Indirect solution. You can use a user-defined compare function in an user-defined operator, and an user-defined operator class to index it. See at PostgreSQL docs:
CREATE OPERATOR with the compare function;
CREATE OPERATOR CLASS, to be indexable.
Explaining compare functions
In Python, the compare function looks like this:
def compare(a, b):
return 1 if a > b else 0 if a == b else -1
The compare function use less CPU tham a score function. It is usefull also to express order when score funcion is unknown.

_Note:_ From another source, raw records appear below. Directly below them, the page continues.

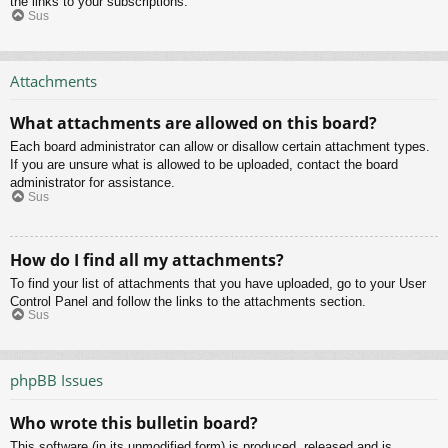
the links to your subscriptions.
Sus
Attachments
What attachments are allowed on this board?
Each board administrator can allow or disallow certain attachment types.
If you are unsure what is allowed to be uploaded, contact the board
administrator for assistance.
Sus
How do I find all my attachments?
To find your list of attachments that you have uploaded, go to your User
Control Panel and follow the links to the attachments section.
Sus
phpBB Issues
Who wrote this bulletin board?
This software (in its unmodified form) is produced, released and is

See a complete description at
for C language see https://www.gnu.org/software/libc/manual/html_node/Comparison-Functions.html
for Javascript see https://developer.mozilla.org/en-US/docs/Web/JavaScript/Reference/Global_Objects/Array/sort#Description
Other typical compare functions
Wikipedia's example to compare tuples:
function tupleCompare((lefta, leftb, leftc), (righta, rightb, rightc))
if lefta ≠ righta
return compare(lefta, righta)
else if leftb ≠ rightb
return compare(leftb, rightb)
else
return compare(leftc, rightc)
In Javascript:
function compare(a, b) {
if (a is less than b by some ordering criterion) {
return -1;
}
if (a is greater than b by the ordering criterion) {
return 1;
}
// a must be equal to b
return 0;
}
C++ example of PostgreSQL docs:
complex_abs_cmp_internal(Complex *a, Complex *b)
{
double amag = Mag(a),
bmag = Mag(b);
if (amag < bmag)
return -1;
if (amag > bmag)
return 1;
return 0;
}
You could do something like this
SELECT DISTINCT ON (interval_alias) *,
to_timestamp(floor((extract('epoch' FROM index.created_at) / 10)) * 10) AT
TIME ZONE 'UTC' AS interval_alias
FROM index
WHERE index.created_at >= '{start_date}'
AND index.created_at <= '{end_date}'
AND product = '{product_id}'
GROUP BY id, interval_alias
ORDER BY interval_alias;
Firstly you define the parameter that will be your ordering column with AS. It could be function or any SQL expression. Then set it to ORDER BY expression and you're done!
In my opinion, this is the smoothest way to do such an ordering.